[Stored data]

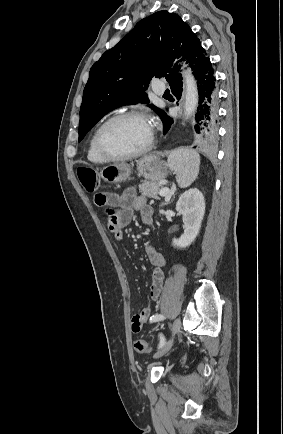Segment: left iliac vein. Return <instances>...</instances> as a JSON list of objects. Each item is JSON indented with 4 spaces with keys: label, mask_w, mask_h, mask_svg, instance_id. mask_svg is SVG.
<instances>
[{
    "label": "left iliac vein",
    "mask_w": 283,
    "mask_h": 434,
    "mask_svg": "<svg viewBox=\"0 0 283 434\" xmlns=\"http://www.w3.org/2000/svg\"><path fill=\"white\" fill-rule=\"evenodd\" d=\"M180 328H181V319L177 318V319H175V321L173 323V326H172V337H171V339L165 344V346L161 350H159L157 353L154 354L153 357L155 359L163 356L164 354H166L170 350V348L173 345L174 337L179 333Z\"/></svg>",
    "instance_id": "obj_1"
}]
</instances>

▶ [To do]
Could you transcribe the records above exactly, leaving out any pictures?

▶ [Completed exercise]
Segment: left iliac vein. Return <instances>...</instances> as a JSON list of objects. Each item is JSON indented with 4 spaces with keys: label, mask_w, mask_h, mask_svg, instance_id. mask_svg is SVG.
<instances>
[{
    "label": "left iliac vein",
    "mask_w": 283,
    "mask_h": 434,
    "mask_svg": "<svg viewBox=\"0 0 283 434\" xmlns=\"http://www.w3.org/2000/svg\"><path fill=\"white\" fill-rule=\"evenodd\" d=\"M180 328H181V319L177 318V319H175V321L173 323V326H172V337H171V339L165 344V346L161 350H159L157 353L154 354L153 357L155 359L163 356L164 354H166L170 350V348L173 345L174 337L179 333Z\"/></svg>",
    "instance_id": "obj_1"
}]
</instances>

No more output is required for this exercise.